Part 7 : Teror Gunung Dempo Pagar Alam Sumatera Selatan
- Rekam Nusantara
Dadaku semakin sesak saat terbayang wajah Ibu. Disaat-saat seperti ini rasa bersalahku pada mereka semakin menjadi. Aku tak hanya melanggar larangan mereka, tapi juga berbohong. Lalu sesuatu nampak bergerak di antara tanaman kubis, dengan panik aku menoleh. Tapi semua diam. Apakah hanya angin?
Ku pandangi gundukan tanah memanjang yang dipenuhi tanaman kubis dan terong itu. Daun-daun kubis yang berwarna putih terhampar sejauh mata memandang. Kubis-kubis sebesar kepala manusia tergeletak begitu saja di gundukan tanah itu, siap untuk di panen. Mataku nanar mencari-cari dari mana sumber gerakan tadi, tidak ada. Satu-satunya yang bergerak hanya kabut tipis yang mengular sejengkal di tanah.
Aku menelan ludah, apa yang bergerak barusan tadi?
Dengkuran kembali terdengar dari dalam pondokan, aku semakin ketakutan.
Ya Allah, cepatlah datang teman-teman. Aku memohon dalam hati. Mataku menyisir batas hutan mencari-cari, berharap mereka segera tiba dan mengajakku pergi dari tempat menyeramkan ini.
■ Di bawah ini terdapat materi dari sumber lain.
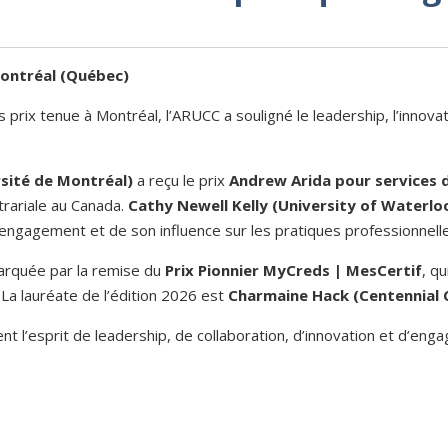
Montréal (Québec)
prix tenue à Montréal, l’ARUCC a souligné le leadership, l’innovat
rsité de Montréal)
a reçu le prix
Andrew Arida pour services 
trariale au Canada.
Cathy Newell Kelly (University of Waterloo
engagement et de son influence sur les pratiques professionnelle
marquée par la remise du
Prix Pionnier MyCreds | MesCertif
, q
a lauréate de l’édition 2026 est
Charmaine Hack (Centennial 
ent l’esprit de leadership, de collaboration, d’innovation et d’en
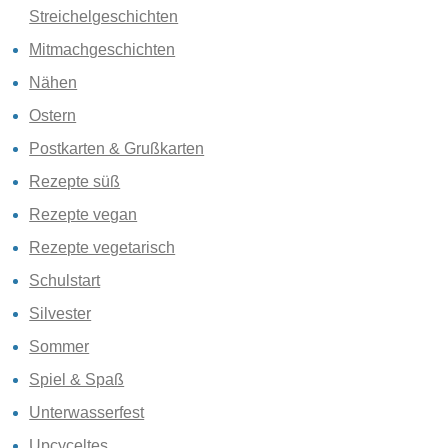
Streichelgeschichten
Mitmachgeschichten
Nähen
Ostern
Postkarten & Grußkarten
Rezepte süß
Rezepte vegan
Rezepte vegetarisch
Schulstart
Silvester
Sommer
Spiel & Spaß
Unterwasserfest
Upcyceltes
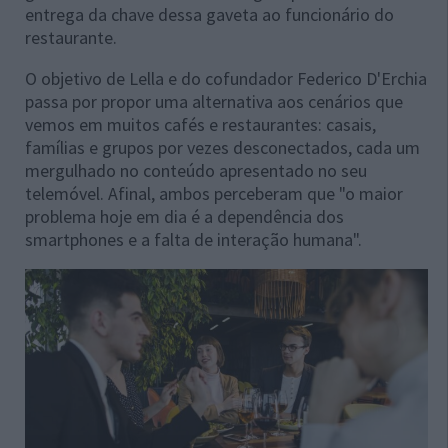
entrega da chave dessa gaveta ao funcionário do
restaurante.
O objetivo de Lella e do cofundador Federico D'Erchia
passa por propor uma alternativa aos cenários que
vemos em muitos cafés e restaurantes: casais,
famílias e grupos por vezes desconectados, cada um
mergulhado no conteúdo apresentado no seu
telemóvel. Afinal, ambos perceberam que "o maior
problema hoje em dia é a dependência dos
smartphones e a falta de interação humana".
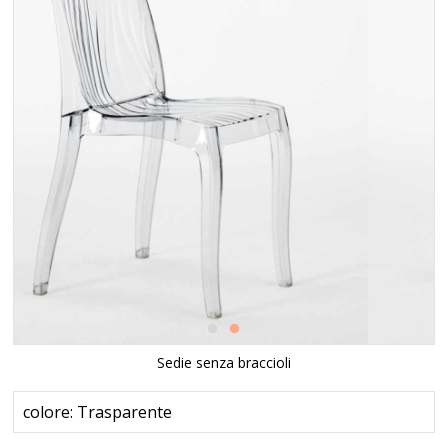
Sedie senza braccioli
colore: Trasparente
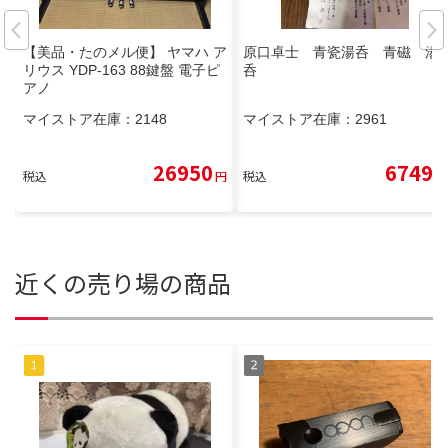
【美品・たのメル便】 ヤマハ ア
原口卓士 青瓷湯呑 青磁 湯
リウス YDP-163 88鍵盤 電子ピ
呑
アノ
マイストア在庫：
2148
マイストア在庫：
2961
26950
6749
税込
円
税込
円
近くの売り場の商品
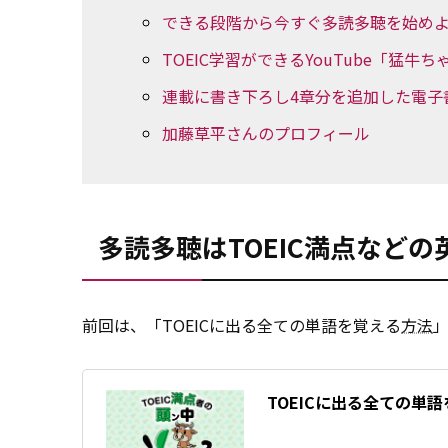
できる段階から今すぐ多読多聴を始め
TOEIC学習ができるYouTube「猛牛
連載に書き下ろし4章分を追加した電子
加藤草平さんのプロフィール
多読多聴はTOEIC満点など
前回は、「TOEICに出る全ての単語を覚える
方法
TOEICに出る全ての単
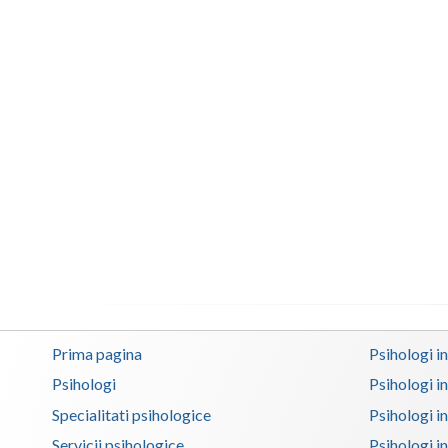
Prima pagina
Psihologi i
Psihologi
Psihologi i
Specialitati psihologice
Psihologi i
Servicii psihologice
Psihologi i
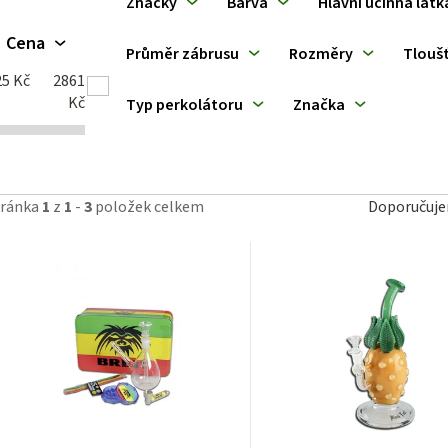
Značky
Barva
Hlavní účinná látk
ý
Cena
Průměr zábrusu
Rozměry
Tloušť
p
25
Kč
2861
Kč
Typ perkolátoru
Značka
p
Ř
tránka
1
z
1
-
3
položek celkem
Doporučuj
a
o
z
d
e
u
n
k
í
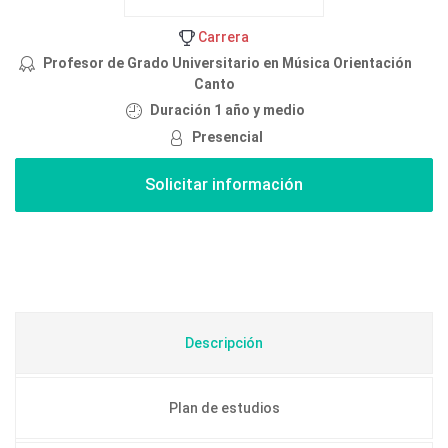
Carrera
Profesor de Grado Universitario en Música Orientación
Canto
Duración 1 año y medio
Presencial
Descripción
Plan de estudios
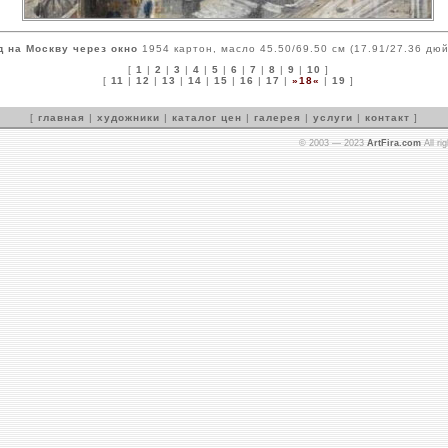
д на Москву через окно
1954 картон, масло 45.50/69.50 см (17.91/27.36 дю
[
1
|
2
|
3
|
4
|
5
|
6
|
7
|
8
|
9
|
10
]
[
11
|
12
|
13
|
14
|
15
|
16
|
17
|
»18«
|
19
]
[
главная
|
художники
|
каталог цен
|
галерея
|
услуги
|
контакт
]
© 2003 — 2023
ArtFira.com
All ri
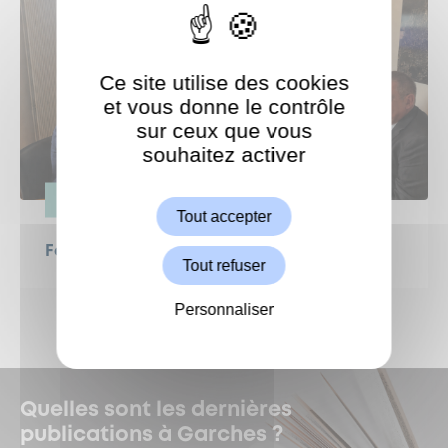
Ce site utilise des cookies
et vous donne le contrôle
sur ceux que vous
souhaitez activer
ShareThis est désactivé.
Autoriser
ESPACE PUBLIC
Tout accepter
Fermeture de l’A13
Tout refuser
Personnaliser
Quelles sont les dernières
publications à Garches ?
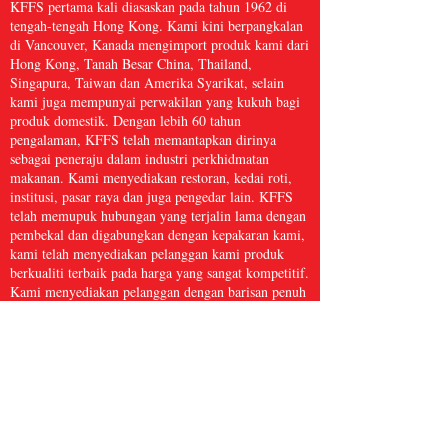
KFFS pertama kali diasaskan pada tahun 1962 di
tengah-tengah Hong Kong. Kami kini berpangkalan
di Vancouver, Kanada mengimport produk kami dari
Hong Kong, Tanah Besar China, Thailand,
Singapura, Taiwan dan Amerika Syarikat, selain
kami juga mempunyai perwakilan yang kukuh bagi
produk domestik. Dengan lebih 60 tahun
pengalaman, KFFS telah memantapkan dirinya
sebagai peneraju dalam industri perkhidmatan
makanan. Kami menyediakan restoran, kedai roti,
institusi, pasar raya dan juga pengedar lain. KFFS
telah memupuk hubungan yang terjalin lama dengan
pembekal dan digabungkan dengan kepakaran kami,
kami telah menyediakan pelanggan kami produk
berkualiti terbaik pada harga yang sangat kompetitif.
Kami menyediakan pelanggan dengan barisan penuh
barangan perkhidmatan makanan, termasuk barangan
dapur, kertas dan produk kebersihan, makanan laut
beku, daging dan ayam itik, serta hasil segar dan
banyak lagi, dengan lebih 5,000 item. Kami percaya
bahawa Perkhidmatan Makanan Kwong Fung cukup
besar untuk dihidangkan dan cukup kecil untuk
dijaga.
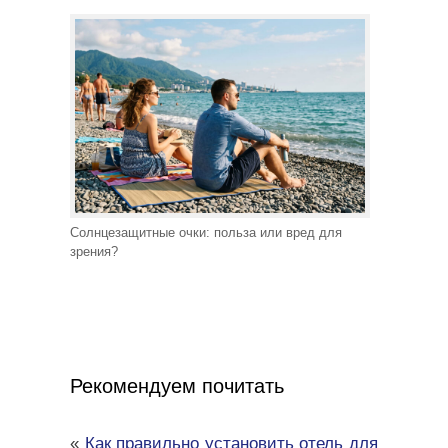
Солнцезащитные очки: польза или вред для
зрения?
Рекомендуем почитать
«
Как правильно установить отель для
Aku mengutukki kebodohanku yang tiba-tiba saja berlari dan terpisah dari mereka. Bang Idan pasti sekarang sedang panik mencariku. Ya Allah, maafkan aku Bang Idan, maafkan aku teman-teman.
Lagi-lagi sudut mataku menangkap sesuatu yang bergerak, tapi teringat kalimat Bang Idan untuk mengabaikan saja, aku pun berusaha tak mempedulikan. Mataku was-was mengawasi pintu. Rasanya ada sesuatu yang mengintai di balik pintu kayu itu.